Vincent O'Sullivan at Lembas

Poets to the People of Kapiti

March 4……..2010

“The defrocked priest of New Zealand literature” is how Gill Ward said poet, Vincent O’Sullivan, had been described by a fellow poet. O’Sullivan read at Lembas Café in Raumati South last Sunday. He delighted the crowd with his poems and with his generosity and willingness to share some of his poetic wisdom: “Poetry is a game”, he said, “something you get pleasure from … [but] … you can’t write without form … [and] …discipline … Rhythm is the very core of poetry…”

O’Sullivan joins an impressive list of published and award-winning poets – several dozen since 2007, when Dinah Hawken set the poetic ball rolling at Lembas – all at Gill Ward’s invitation. Others have included past Poet Laureates, Bill Manhire and  Jenny Bornholdt; her husband Gregory O’Brien and Denis Welch from Wellington and, closer to home, Kapiti’s Glenn Colquhoun, Julie Leibrich, and Martin Sanderson who, with his wife, Wanjiku Kiarie, was guest poet shortly before his death late last year.
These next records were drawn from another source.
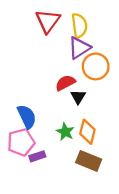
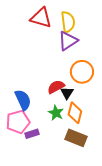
red triangle: (48, 21) -> (41, 18), turned -50
orange circle: (96, 66) -> (82, 72), moved
red semicircle: (65, 83) -> (56, 87), moved
black triangle: (78, 97) -> (67, 93), moved

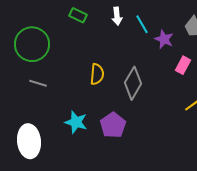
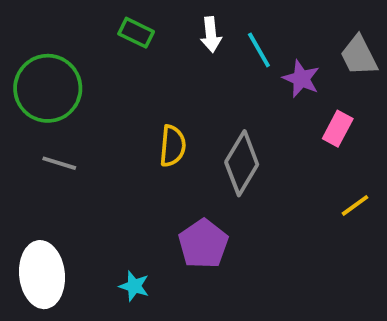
cyan star: (76, 122) -> (134, 286), moved, size x0.7

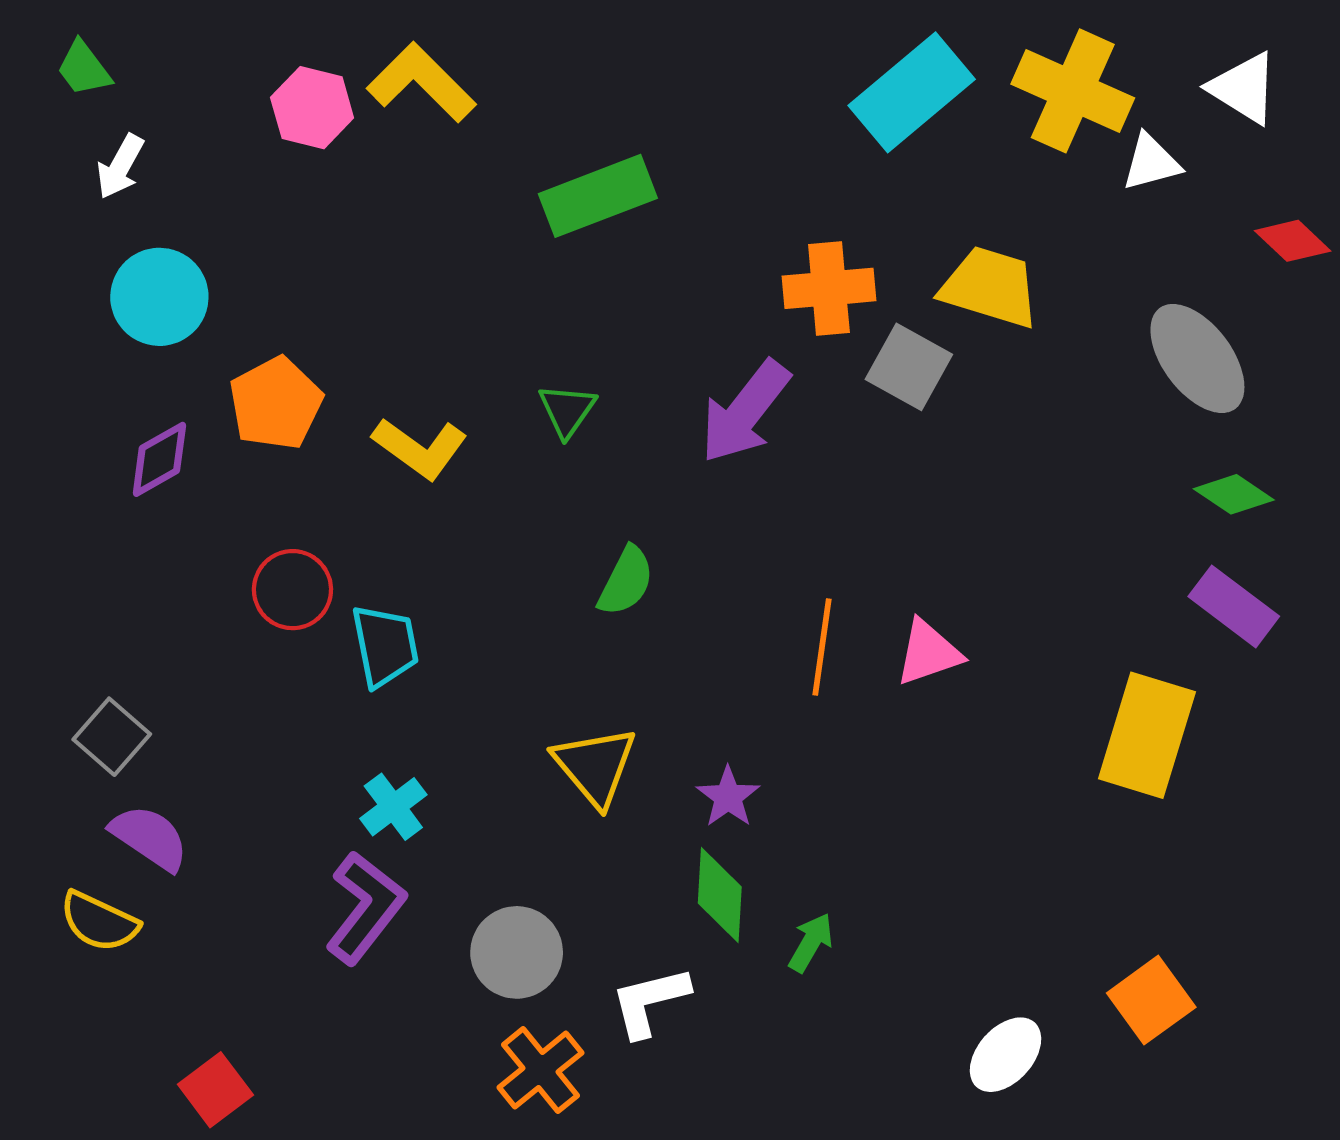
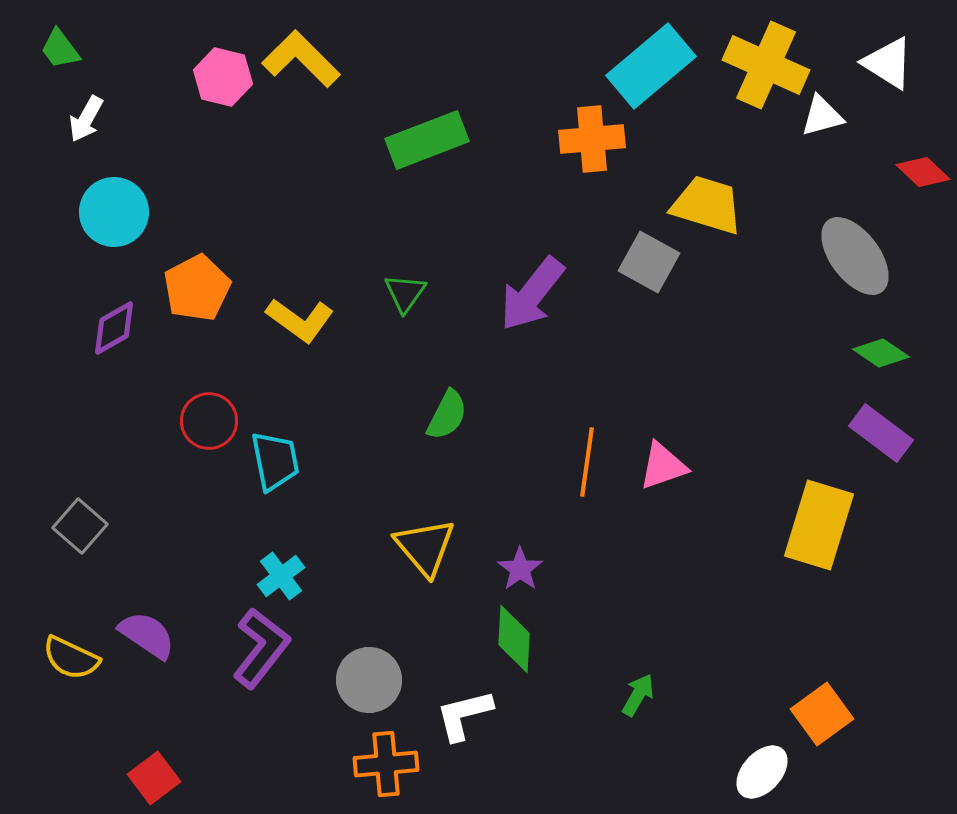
orange cross: (829, 288) -> (592, 139), moved
purple semicircle: (150, 838) -> (147, 635), moved
green arrow: (811, 943) -> (638, 695), moved
white ellipse: (1005, 1055) -> (762, 772), moved
orange cross: (540, 1070) -> (386, 764), turned 34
From 4pm on the last Sunday of each month – February to November – poetry lovers pack into Lembas; and the café stays open longer especially for the poets, thanks to the willingness of Gail Lewis and her staff to work overtime. Proceeds from a koha entry pay for the guest poet, and last year contributed to the publication of a volume of poetry aptly named Poets To The People and dedicated “to the loyal audience and poets who perform at Lembas”. For it is not only guest poets who recite poetry at Lembas; each occasion starts with an “open mic” for anybody who wants to share a poem they’ve written.
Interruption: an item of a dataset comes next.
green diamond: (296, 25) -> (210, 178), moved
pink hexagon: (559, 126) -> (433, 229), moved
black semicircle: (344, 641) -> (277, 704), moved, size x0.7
Poets to the People is not the first poetry group on the Kapiti Coast, but it is the most enduring. It all started after a suggestion by Kapiti poet Lindsay Rabbitt to invite established poets to read to local poets and interested people. It has continued largely due to the dedication of Gill Ward, the dynamo who keeps it all going: she manages each session, never fails to make apt and encouraging comments after each contribution to the open mic; invites each guest poet, publicises their visit, introduces them and thanks them. So passionate about poetry is Gill that she also runs a U3A poetry group in her own home – and that’s as well as being the Garage Sale Queen of the Kapiti Coast – and the inspiration for the film Second Hand Wedding. Gill is a local treasure.